> Dataset
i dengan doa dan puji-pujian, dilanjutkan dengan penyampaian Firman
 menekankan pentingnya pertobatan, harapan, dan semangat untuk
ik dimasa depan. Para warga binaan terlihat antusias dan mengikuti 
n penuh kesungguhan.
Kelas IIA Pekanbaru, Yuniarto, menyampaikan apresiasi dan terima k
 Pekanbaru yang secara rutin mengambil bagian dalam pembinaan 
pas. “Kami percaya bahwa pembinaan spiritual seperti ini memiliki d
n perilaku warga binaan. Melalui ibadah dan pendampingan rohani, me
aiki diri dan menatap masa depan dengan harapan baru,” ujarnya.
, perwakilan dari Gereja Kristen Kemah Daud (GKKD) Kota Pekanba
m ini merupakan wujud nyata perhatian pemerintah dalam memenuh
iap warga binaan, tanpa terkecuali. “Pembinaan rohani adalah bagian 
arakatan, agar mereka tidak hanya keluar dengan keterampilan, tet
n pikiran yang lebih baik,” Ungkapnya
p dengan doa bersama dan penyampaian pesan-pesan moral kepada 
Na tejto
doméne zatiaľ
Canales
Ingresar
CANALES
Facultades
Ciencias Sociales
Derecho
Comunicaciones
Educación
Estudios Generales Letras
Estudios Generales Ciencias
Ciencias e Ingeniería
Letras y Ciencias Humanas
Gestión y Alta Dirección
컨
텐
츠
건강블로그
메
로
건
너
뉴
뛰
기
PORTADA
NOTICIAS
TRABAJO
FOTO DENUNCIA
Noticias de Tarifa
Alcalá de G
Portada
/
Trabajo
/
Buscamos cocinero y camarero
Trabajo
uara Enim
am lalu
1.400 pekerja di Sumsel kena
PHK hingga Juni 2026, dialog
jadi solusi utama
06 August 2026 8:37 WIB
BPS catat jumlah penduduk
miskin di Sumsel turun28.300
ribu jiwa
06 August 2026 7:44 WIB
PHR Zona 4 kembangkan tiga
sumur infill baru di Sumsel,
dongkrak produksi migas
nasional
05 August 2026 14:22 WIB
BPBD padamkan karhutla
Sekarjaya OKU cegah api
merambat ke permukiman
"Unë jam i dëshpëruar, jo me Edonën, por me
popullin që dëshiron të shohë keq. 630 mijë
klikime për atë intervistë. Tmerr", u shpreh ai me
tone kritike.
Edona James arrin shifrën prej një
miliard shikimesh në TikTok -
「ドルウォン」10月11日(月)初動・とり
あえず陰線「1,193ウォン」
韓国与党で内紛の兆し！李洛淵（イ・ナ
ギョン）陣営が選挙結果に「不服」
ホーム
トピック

> About this exercise
Please go through the data above and copy each line containing the word "penyampaian".

> Task solution
i dengan doa dan puji-pujian, dilanjutkan dengan penyampaian Firman
p dengan doa bersama dan penyampaian pesan-pesan moral kepada 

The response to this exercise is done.